As recomendações para adiar a mamografia e o exame de papanicolau alimentam o intenso debate que ocorre nos Estados Unidos sobre a reforma do sistema de saúde. O governo do presidente Barack Obama pretende criar uma alternativa para os cerca de 40 milhões de norte-americanos que não são cobertos pelos seguros de saúde.

Agência Estado |

Nos EUA não existe a previsão legal de assistência gratuita a todos, como no Brasil.

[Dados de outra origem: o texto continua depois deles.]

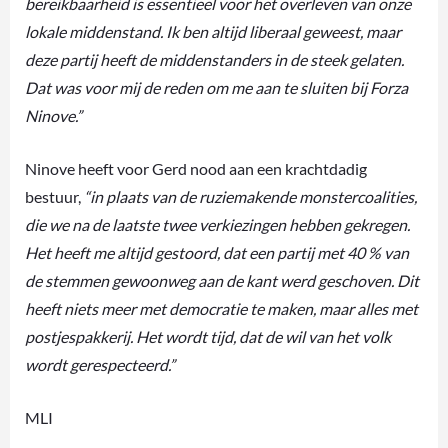
bereikbaarheid is essentieel voor het overleven van onze
lokale middenstand. Ik ben altijd liberaal geweest, maar
deze partij heeft de middenstanders in de steek gelaten.
Dat was voor mij de reden om me aan te sluiten bij Forza
Ninove.”
Ninove heeft voor Gerd nood aan een krachtdadig
bestuur,
“in plaats van de ruziemakende monstercoalities,
die we na de laatste twee verkiezingen hebben gekregen.
Het heeft me altijd gestoord, dat een partij met 40 % van
de stemmen gewoonweg aan de kant werd geschoven. Dit
heeft niets meer met democratie te maken, maar alles met
postjespakkerij. Het wordt tijd, dat de wil van het volk
wordt gerespecteerd.”
MLI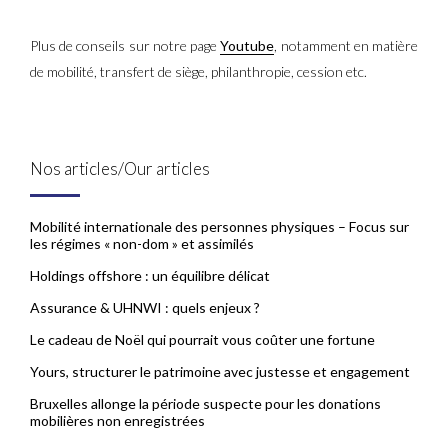
Plus de conseils sur notre page
Youtube
, notamment en matière
de mobilité, transfert de siège, philanthropie, cession etc.
Nos articles/Our articles
Mobilité internationale des personnes physiques – Focus sur
les régimes « non-dom » et assimilés
Holdings offshore : un équilibre délicat
Assurance & UHNWI : quels enjeux ?
Le cadeau de Noël qui pourrait vous coûter une fortune
Yours, structurer le patrimoine avec justesse et engagement
Bruxelles allonge la période suspecte pour les donations
mobilières non enregistrées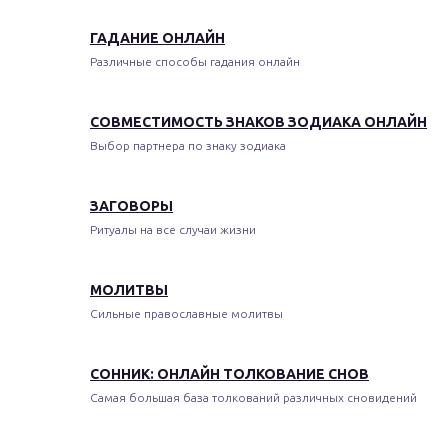
ГАДАНИЕ ОНЛАЙН
Различные способы гадания онлайн
СОВМЕСТИМОСТЬ ЗНАКОВ ЗОДИАКА ОНЛАЙН
Выбор партнера по знаку зодиака
ЗАГОВОРЫ
Ритуалы на все случаи жизни
МОЛИТВЫ
Сильные православные молитвы
СОННИК: ОНЛАЙН ТОЛКОВАНИЕ СНОВ
Самая большая база толкований различных сновидений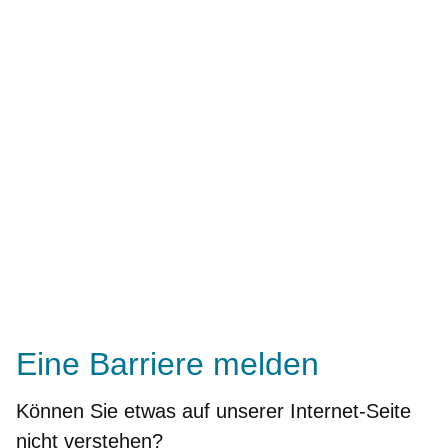
Eine Barriere melden
Können Sie etwas auf unserer Internet-Seite
nicht
verstehen?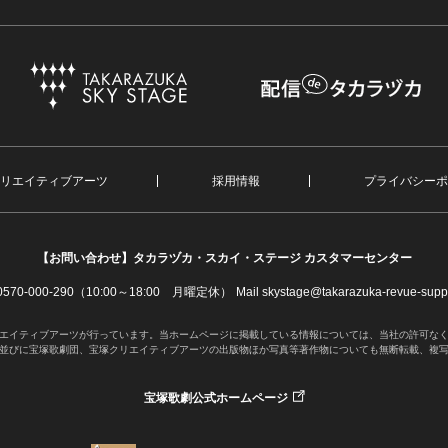
リエイティブアーツ
採用情報
プライバシーポ
【お問い合わせ】
タカラヅカ・スカイ・ステージ カスタマーセンター
. 0570-000-290（10:00～18:00 月曜定休）
Mail skystage@takarazuka-revue-suppo
エイティブアーツが行っています。当ホームページに掲載している情報については、当社の許可な
並びに宝塚歌劇団、宝塚クリエイティブアーツの出版物ほか写真等著作物についても無断転載、複
宝塚歌劇公式ホームページ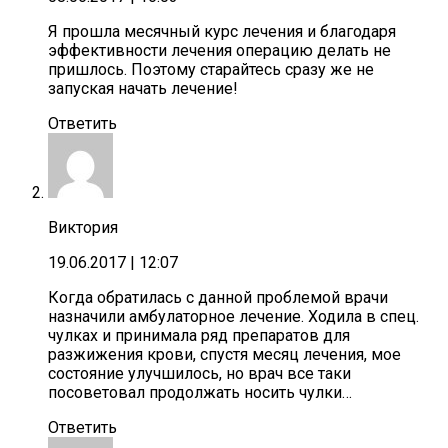
Я прошла месячный курс лечения и благодаря
эффективности лечения операцию делать не
пришлось. Поэтому старайтесь сразу же не
запуская начать лечение!
Ответить
Виктория
19.06.2017
| 12:07
Когда обратилась с данной проблемой врачи
назначили амбулаторное лечение. Ходила в спец.
чулках и принимала ряд препаратов для
разжижения крови, спустя месяц лечения, мое
состояние улучшилось, но врач все таки
посоветовал продолжать носить чулки…
Ответить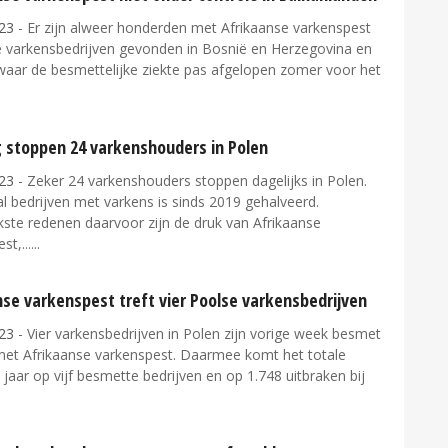
23
- Er zijn alweer honderden met Afrikaanse varkenspest
 varkensbedrijven gevonden in Bosnië en Herzegovina en
 waar de besmettelijke ziekte pas afgelopen zomer voor het
g stoppen 24 varkenshouders in Polen
23
- Zeker 24 varkenshouders stoppen dagelijks in Polen.
l bedrijven met varkens is sinds 2019 gehalveerd.
kste redenen daarvoor zijn de druk van Afrikaanse
st,...
se varkenspest treft vier Poolse varkensbedrijven
23
- Vier varkensbedrijven in Polen zijn vorige week besmet
met Afrikaanse varkenspest. Daarmee komt het totale
t jaar op vijf besmette bedrijven en op 1.748 uitbraken bij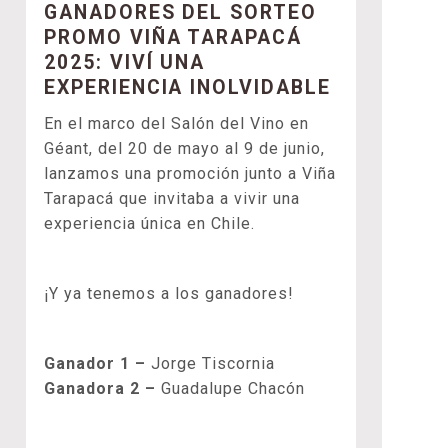
GANADORES DEL SORTEO
PROMO VIÑA TARAPACÁ
2025: VIVÍ UNA
EXPERIENCIA INOLVIDABLE
En el marco del Salón del Vino en
Géant, del 20 de mayo al 9 de junio,
lanzamos una promoción junto a Viña
Tarapacá que invitaba a vivir una
experiencia única en Chile.
¡Y ya tenemos a los ganadores!
Ganador 1 –
Jorge Tiscornia
Ganadora 2 –
Guadalupe Chacón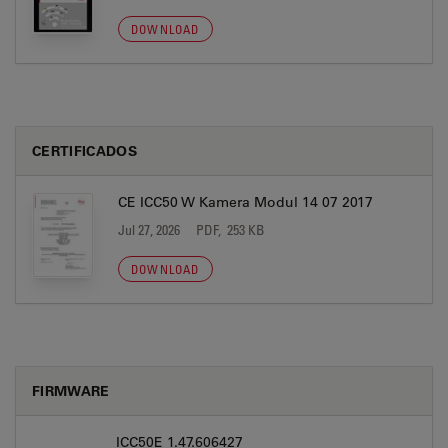
DOWNLOAD
CERTIFICADOS
CE ICC50 W Kamera Modul 14 07 2017
Jul 27, 2026
PDF, 253 KB
DOWNLOAD
FIRMWARE
ICC50E 1.47.606427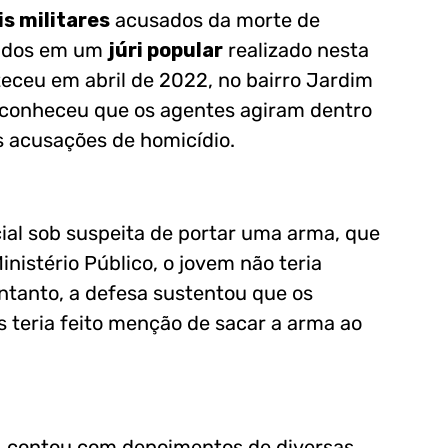
is militares
acusados da morte de
lvidos em um
júri popular
realizado nesta
eceu em abril de 2022, no bairro Jardim
reconheceu que os agentes agiram dentro
s acusações de homicídio.
ial sob suspeita de portar uma arma, que
nistério Público, o jovem não teria
ntanto, a defesa sustentou que os
s teria feito menção de sacar a arma ao
h, contou com depoimentos de diversas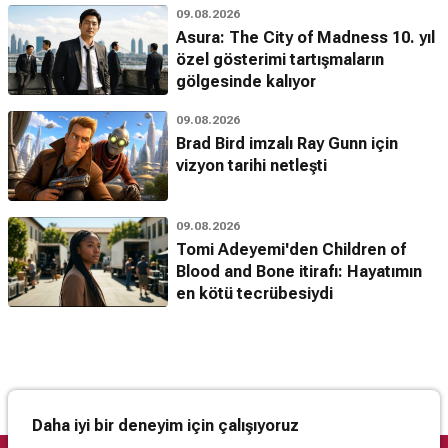
09.08.2026
Asura: The City of Madness 10. yıl
özel gösterimi tartışmaların
gölgesinde kalıyor
09.08.2026
Brad Bird imzalı Ray Gunn için
vizyon tarihi netleşti
09.08.2026
Tomi Adeyemi'den Children of
Blood and Bone itirafı: Hayatımın
en kötü tecrübesiydi
Daha iyi bir deneyim için çalışıyoruz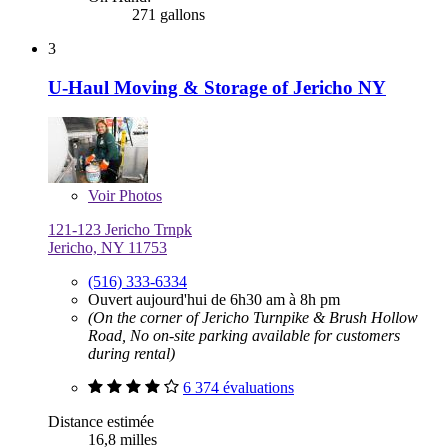
271 gallons
3
U-Haul Moving & Storage of Jericho NY
Voir
Photos
121-123 Jericho Trnpk
Jericho, NY 11753
(516) 333-6334
Ouvert aujourd'hui de 6h30 am à 8h pm
(On the corner of Jericho Turnpike & Brush Hollow
Road, No on-site parking available for customers
during rental)
6 374 évaluations
Distance estimée
16,8 milles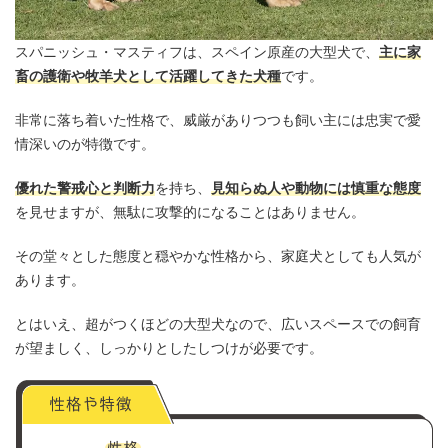
スパニッシュ・マスティフは、スペイン原産の大型犬で、
主に家
畜の護衛や牧羊犬として活躍してきた犬種
です。
非常に落ち着いた性格で、威厳がありつつも飼い主には忠実で愛
情深いのが特徴です。
優れた警戒心と判断力
を持ち、
見知らぬ人や動物には慎重な態度
を見せますが、無駄に攻撃的になることはありません。
その堂々とした態度と穏やかな性格から、家庭犬としても人気が
あります。
とはいえ、超がつくほどの大型犬なので、広いスペースでの飼育
が望ましく、しっかりとしたしつけが必要です。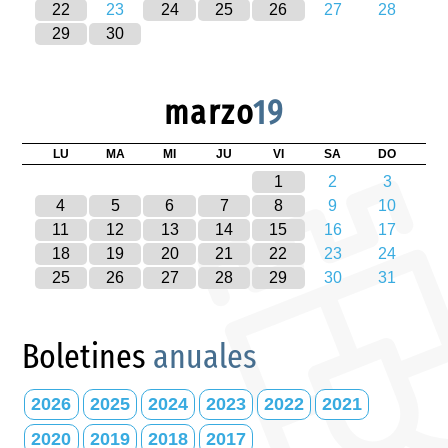
22
23
24
25
26
27
28
29
30
marzo
19
LU
MA
MI
JU
VI
SA
DO
1
2
3
4
5
6
7
8
9
10
11
12
13
14
15
16
17
18
19
20
21
22
23
24
25
26
27
28
29
30
31
Boletines
anuales
2026
2025
2024
2023
2022
2021
2020
2019
2018
2017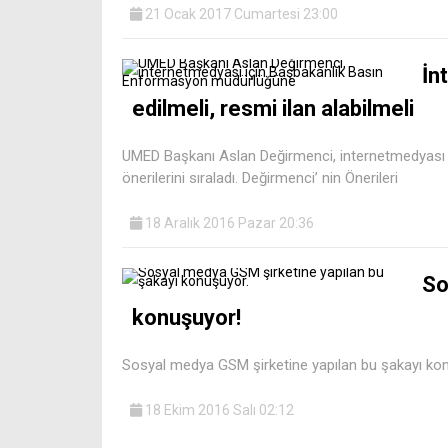
21 Ocak 2017 Cumartesi 23:00
İn
edilmeli, resmi ilan alabilmeli
UMED Başkanı Aslan Değirmenci, internetmedyası
önerilerini sıraladı. Değirmenci’ nin Önerileri
18 Aralık 2016 Pazar 20:36
So
konuşuyor!
Sosyal medya GSM şirketine yapılan bu şakayı ko
18 Ekim 2016 Salı 02:12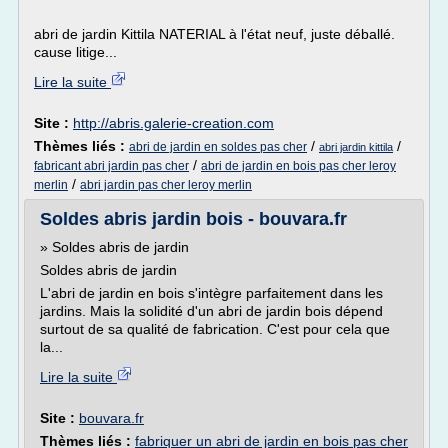
abri de jardin Kittila NATERIAL à l'état neuf, juste déballé.
cause litige...
Lire la suite
Site :
http://abris.galerie-creation.com
Thèmes liés :
/
/
abri de jardin en soldes pas cher
abri jardin kittila
/
fabricant abri jardin pas cher
abri de jardin en bois pas cher leroy
/
merlin
abri jardin pas cher leroy merlin
Soldes abris jardin bois - bouvara.fr
» Soldes abris de jardin
Soldes abris de jardin
L'abri de jardin en bois s'intègre parfaitement dans les
jardins. Mais la solidité d'un abri de jardin bois dépend
surtout de sa qualité de fabrication. C'est pour cela que
la...
Lire la suite
Site :
bouvara.fr
Thèmes liés :
fabriquer un abri de jardin en bois pas cher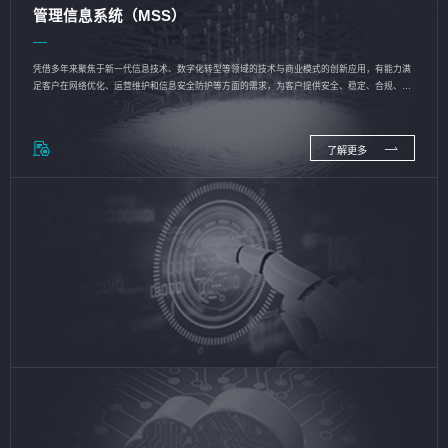
管理信息系统（MSS）
凭借多年来聚焦于新一代信息技术、数字化转型等领域的技术与商业模式的创新应用，有能力满
足客户在网络优化、运营维护和信息安全防护等方面的需求，为客户提供安全、稳定、合规、持
续的信息技术服务
了解更多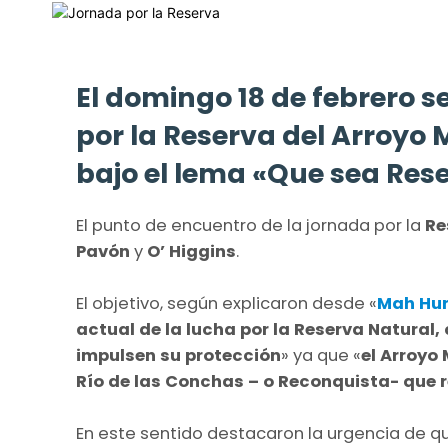
El domingo 18 de febrero s
por la Reserva del Arroyo 
bajo el lema «Que sea Res
El punto de encuentro de la jornada por la
Re
Pavón
y
O’ Higgins
.
El objetivo, según explicaron desde «
Mah Hu
actual de la lucha por la Reserva Natural
impulsen su protección
» ya que «
el Arroyo
Río de las Conchas – o Reconquista- que re
En este sentido destacaron la urgencia de q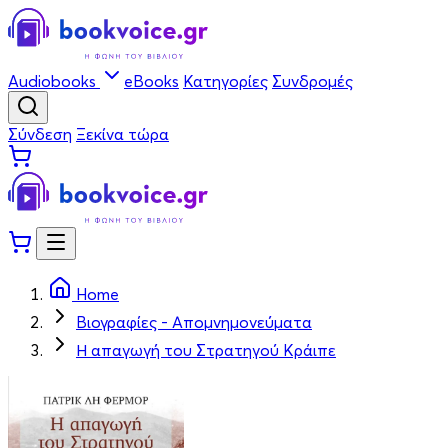
Audiobooks
eBooks
Κατηγορίες
Συνδρομές
Σύνδεση
Ξεκίνα τώρα
Home
Βιογραφίες - Απομνημονεύματα
Η απαγωγή του Στρατηγού Κράιπε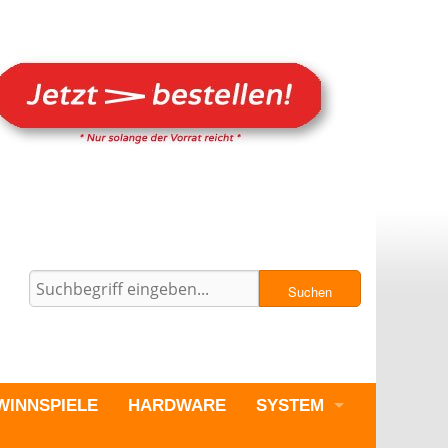
Suchen
WINNSPIELE
HARDWARE
SYSTEM
PC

No início deste mês, a Câmara do país aprovou um projeto que pretende estabelecer um sistema também para a população hoje descoberta, subsidiado pelo governo e por mensalidades pagas pelos cidadãos a seguradoras privadas ou a um plano público. A proposta vai agora ao Senado.

A oposição, no entanto, aponta que o governo criará restrições aos que são hoje cobertos, idosos e os mais pobres, para dar conta dos novos usuários. Quando as novas recomendações sobre saúde da mulher surgiram, foram associadas diretamente à suposta necessidade de cortar custos. O governo negou, no caso das mamografias, e afirmou que os médicos continuavam com autonomia para a recomendação dos exames. As informações são do jornal O Estado de S. Paulo.